The biggest question I get asked is when and where to fish for the big bluefin. Having caught them in three states, I can say we’ve found different variables for each location. However, the one constant is the current. Like an underwater highway the fish ride the current along Victoria’s West Coast around Tassie before being sucked up with the receding East Australian Current. The more you watch the currents on FishTrack the better you will be at predicting the bite as opposed to hearing about it after the fact!

Current aside, the color of the water is my biggest concern, and you can use FishTrack’s Chlorophyl imagery to get a picture of where the cleaner water is located. Big fish like clean water. Finally, we always watch for seabirds. In Victoria and Tassie find a patch of birds, especially terns and gannets and there will be fish underneath. Throw in some seals and dolphins and the tuna are almost guaranteed. NSW is the complete opposite and there is rarely a single bird on the fish to give their location away. This makes finding fish a lot harder and anglers work together more here than anywhere else, spreading out to find the fish.


When it comes to big bluefin a vast majority are caught on lures. All of mine have been caught on the same lure, a Halco Laser Pro 190. What is even more impressive is that it is always the same color, blue mackerel. I have trolled a wide selection of colors and styles, yet it is this lure that always scores, so I am now openly biased!

I like to keep it simple when it comes to trolling and never run more than four rods. Two skirted lures and two deep divers, that’s it. My favourite position that accounts for a vast majority of the big fish is the Laser Pro in the shotgun position.

This past season there were many fish around which gave me the opportunity to refine my techniques.

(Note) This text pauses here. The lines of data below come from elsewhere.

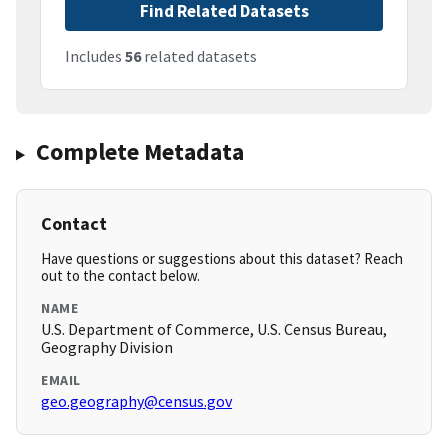
Find Related Datasets
Includes
56
related datasets
Complete Metadata
Contact
Have questions or suggestions about this dataset? Reach
out to the contact below.
NAME
U.S. Department of Commerce, U.S. Census Bureau,
Geography Division
EMAIL
geo.geography@census.gov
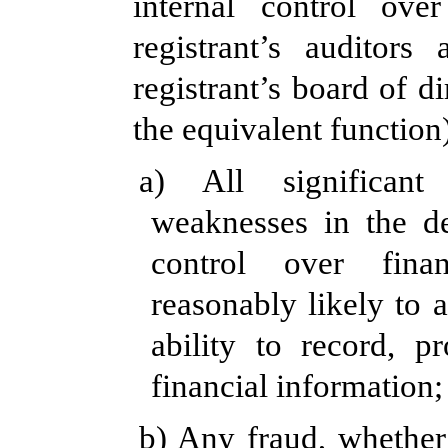
internal control over
registrant’s auditor
registrant’s board of d
the equivalent function
a) All significant
weaknesses in the de
control over fina
reasonably likely to a
ability to record, p
financial information;
b) Any fraud, whether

In my home waters of NSW, I troll to locate the fish and have a bucket of bait cubes ready to go. The moment we get a bite, I start tossing handfuls of chunks out. The idea is that the chunks will lure the rest of school up with free food.

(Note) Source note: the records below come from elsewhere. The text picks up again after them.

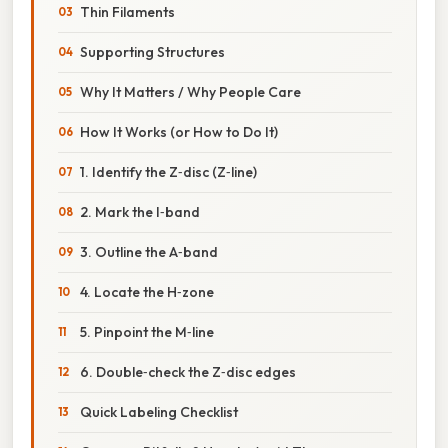
Thin Filaments
Supporting Structures
Why It Matters / Why People Care
How It Works (or How to Do It)
1. Identify the Z‑disc (Z‑line)
2. Mark the I‑band
3. Outline the A‑band
4. Locate the H‑zone
5. Pinpoint the M‑line
6. Double‑check the Z‑disc edges
Quick Labeling Checklist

Getting the school fired up is not as easy as it sounds and sometimes the fish can be very finicky. However, there are a couple of tricks to get them biting. Firstly, only use fresh Aussie pilchards. Imported sardines are crud. Furthermore, even fresh bait like chopped up stripies is still way down the list when compared to pilchards. While swimming with the tuna I observed first-hand how fussy they can be, the tuna would rush up, pick out all of the fresh pilchards and turn their nose up at everything else.

The second point is to keep them interested. Stop the free handouts and the fish will quickly vanish. When we got a school of big bluefin to the boat we went through 40 kilos of pilchards in a few hours until we ran out and the fish left. Stock up and be ready to feed them big time!

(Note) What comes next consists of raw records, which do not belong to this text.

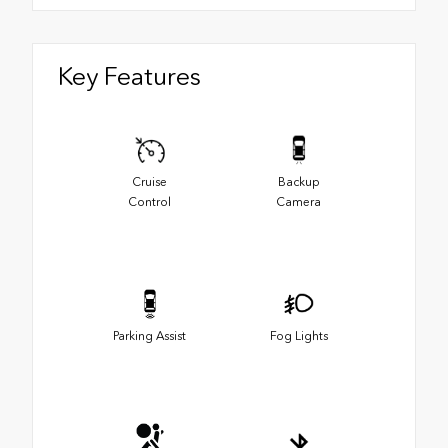
Key Features
Cruise
Backup
Control
Camera
Parking Assist
Fog Lights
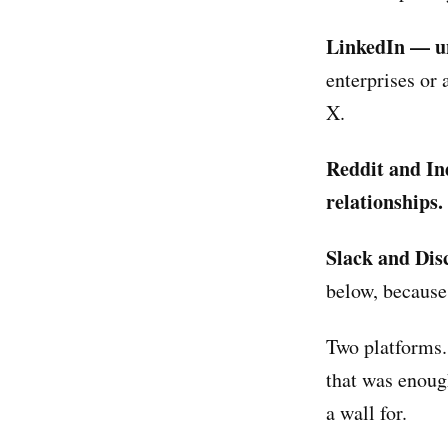
LinkedIn — u
enterprises or 
X.
Reddit and In
relationships.
Slack and Dis
below, because 
Two platforms.
that was enoug
a wall for.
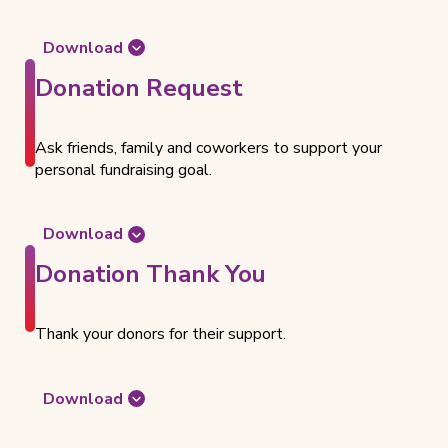
Download
t
Donation Request
h
e
d
Ask friends, family and coworkers to support your
o
personal fundraising goal.
c
u
m
Download
e
t
n
Donation Thank You
h
t
e
f
d
o
Thank your donors for their support.
o
r
c
C
u
Download
r
m
t
e
e
h
a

I should also add the fish often take a while to come up to the boat. Once you have picked up a fish on the troll and started the trail don’t expect the action to be instantaneous. Sometimes it takes 20 minutes or so to find the source, so it is essential to keep the trail going. If the bluefin are there you will see them on the fish finder.

When the school does come up around the boat, it’s the most fun you can have with your pants on. They will eat anything and everything you throw at them. For those that want to catch them on the surface lures this is the time to try it. The key is to never stop feeding them.

When the fishing is this good, you end up having more fun just feeding or teasing them with poppers. I know this sounds mad but the best days I have I have always spent more time playing with the fish on hookless lures or just jumped in to take photos!